Investors in development strategies help to finance the building of new logistics facilities.
Several institutional investors have been willing to buy the assets directly or with partners. The Canada Pension Plan Investment Board (CPPIB) is one. At the end of March 2018, the pension fund had invested about $15 billion of the $72.5 billion it holds in Asia Pacific in property markets stretching from Japan to Australia.
“We review our portfolio regularly to account for changes in market conditions and to enhance the quality of the overall portfolio,” said Jimmy Phua, head of real estate investments for Asia at CPPIB. “As such, we also regularly dispose assets that no longer meet our prevailing criteria.”
Logistics is CPPIB’s fastest-growing sector exposure both globally and within emerging markets. The fund targets private direct investments as it primary investment approach, usually in the form of joint ventures or club deals with experienced partners.
So far CPPIB has invested in logistics-related investments or JVs in markets such as Korea and China, and intends to raise its focus on Southeast Asia. “We are in the early phase of investing into Southeast Asia,” he told AsianInvestor. “As we gain experience, we would decide if we expand to more countries or concentrate on just a few. Our current focus in Singapore, Indonesia and Malaysia.”

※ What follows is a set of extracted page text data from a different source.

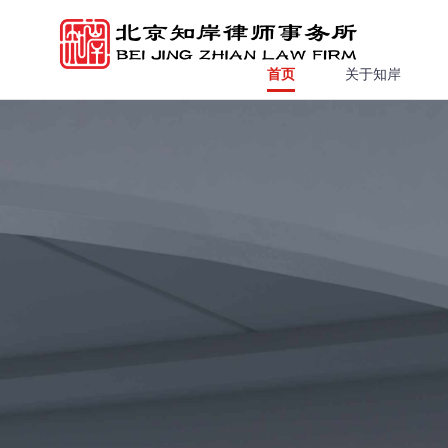
首页
关于知岸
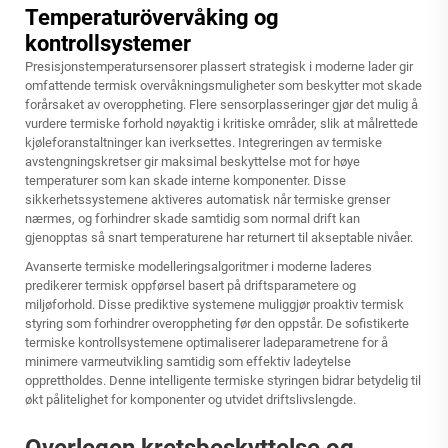
Temperaturövervåking og
kontrollsystemer
Presisjonstemperatursensorer plassert strategisk i moderne lader gir
omfattende termisk overvåkningsmuligheter som beskytter mot skade
forårsaket av overoppheting. Flere sensorplasseringer gjør det mulig å
vurdere termiske forhold nøyaktig i kritiske områder, slik at målrettede
kjøleforanstaltninger kan iverksettes. Integreringen av termiske
avstengningskretser gir maksimal beskyttelse mot for høye
temperaturer som kan skade interne komponenter. Disse
sikkerhetssystemene aktiveres automatisk når termiske grenser
nærmes, og forhindrer skade samtidig som normal drift kan
gjenopptas så snart temperaturene har returnert til akseptable nivåer.
Avanserte termiske modelleringsalgoritmer i moderne laderes
predikerer termisk oppførsel basert på driftsparametere og
miljøforhold. Disse prediktive systemene muliggjør proaktiv termisk
styring som forhindrer overoppheting før den oppstår. De sofistikerte
termiske kontrollsystemene optimaliserer ladeparametrene for å
minimere varmeutvikling samtidig som effektiv ladeytelse
opprettholdes. Denne intelligente termiske styringen bidrar betydelig til
økt pålitelighet for komponenter og utvidet driftslivslengde.
Overlegen kretsbeskyttelse og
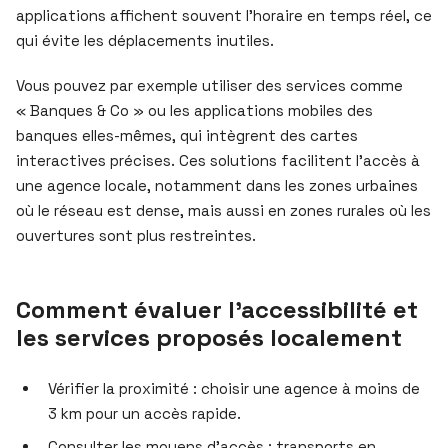
applications affichent souvent l’horaire en temps réel, ce
qui évite les déplacements inutiles.
Vous pouvez par exemple utiliser des services comme
« Banques & Co » ou les applications mobiles des
banques elles-mêmes, qui intègrent des cartes
interactives précises. Ces solutions facilitent l’accès à
une agence locale, notamment dans les zones urbaines
où le réseau est dense, mais aussi en zones rurales où les
ouvertures sont plus restreintes.
Comment évaluer l’accessibilité et
les services proposés localement
Vérifier la proximité : choisir une agence à moins de
3 km pour un accès rapide.
Consulter les moyens d’accès : transports en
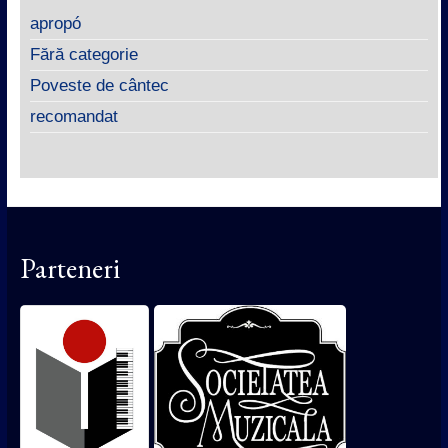
apropó
Fără categorie
Poveste de cântec
recomandat
Parteneri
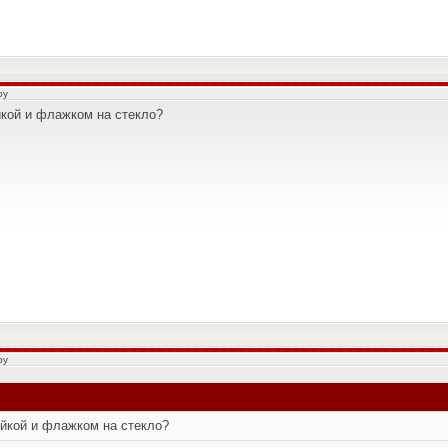
by
йкой и флажком на стекло?
by
ейкой и флажком на стекло?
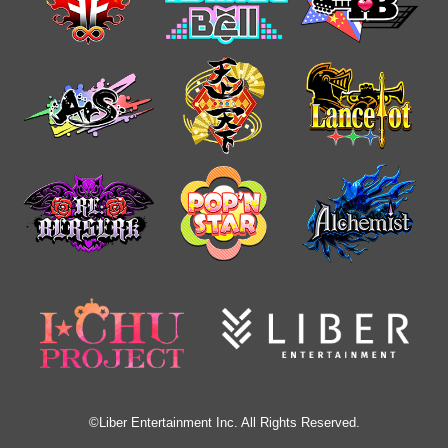
©Liber Entertainment Inc. All Rights Reserved.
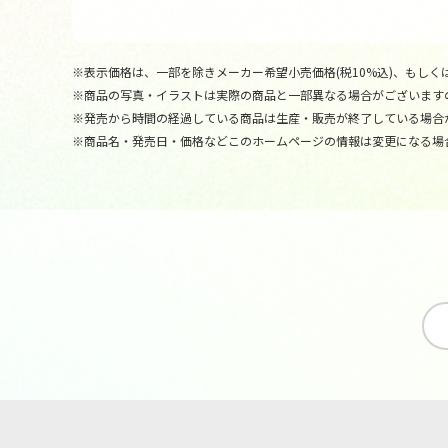
※表示価格は、一部を除きメーカー希望小売価格(税10%込)、もしくは
※商品の写真・イラストは実際の商品と一部異なる場合がございます
※発売から時間の経過している商品は生産・販売が終了している場合
※商品名・発売日・価格などこのホームページの情報は変更になる場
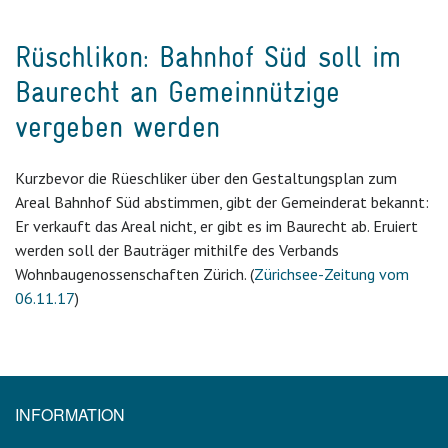
Rüschlikon: Bahnhof Süd soll im
Baurecht an Gemeinnützige
vergeben werden
Kurzbevor die Rüeschliker über den Gestaltungsplan zum
Areal Bahnhof Süd abstimmen, gibt der Gemeinderat bekannt:
Er verkauft das Areal nicht, er gibt es im Baurecht ab. Eruiert
werden soll der Bauträger mithilfe des Verbands
Wohnbaugenossenschaften Zürich. (
Zürichsee-Zeitung vom
06.11.17
)
INFORMATION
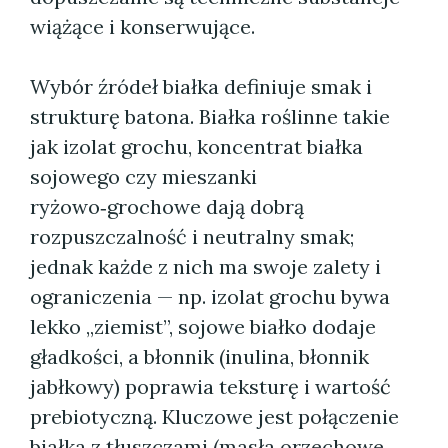
wiążące i konserwujące.
Wybór źródeł białka definiuje smak i
strukturę batona. Białka roślinne takie
jak izolat grochu, koncentrat białka
sojowego czy mieszanki
ryżowo‑grochowe dają dobrą
rozpuszczalność i neutralny smak;
jednak każde z nich ma swoje zalety i
ograniczenia — np. izolat grochu bywa
lekko „ziemist”, sojowe białko dodaje
gładkości, a błonnik (inulina, błonnik
jabłkowy) poprawia teksturę i wartość
prebiotyczną. Kluczowe jest połączenie
białka z tłuszczami (masła orzechowe,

German insurer Allianz’s property investment arm also has big plans for logistics investments in Asia. “As a sector, logistics is one of our preferred real estate sectors globally. In Asia, it is even more relevant with all the structural and demographic changes taking place, along with the growth in e-commerce,” said Rushabh Desai, Asia-Pacific chief executive of Allianz Real Estate.
The insurer typically invests into logistics via funds in countries where assets have to be developed. “We select a fund manager with a proven track record and develop assets via the [logistics] fund,” said Desai. It typically holds such assets for three to five years.
When investing for the longer term, Allianz prefers stable (core) assets, which can offer steady cash yields, which the insurer might buy on its own or through joint ventures, he added. These assets could be held for anywhere between five to 10 years.
AREAS OF OPPORTUNITY
Like other institutional investors, Desai said he likes Japan, noting there is a “lot of demand for modern logistics facilities in areas such as greater Tokyo and greater Osaka”. He also pointed to a lot of opportunity in growth economies such as China, India and Indonesia.
In November, Allianz tied up with ESR, a logistics operator, owner and developer co-founded by private equity firm Warburg Pincus, to develop a $1 billion portfolio of logistics assets across eight cities in India. The sub-continent’s e-commerce market is expected to hit $84 billion by 2021, up from $24 billion in 2017, as its growing youth population enjoy more internet accessibility and rising incomes, according to a joint report by Deloitte and the Retail Association of India published in February.
Desai noted that some structural hurdles have also been resolved in recent years. One example is the introduction of India’s goods and services tax in 2017. The major reform has ushered in a uniform tax rate across the country, enabling freer movement of goods and brightening the outlook for logistics.
This story was adapted from a feature in the Spring 2019 edition of AsianInvestor magazine.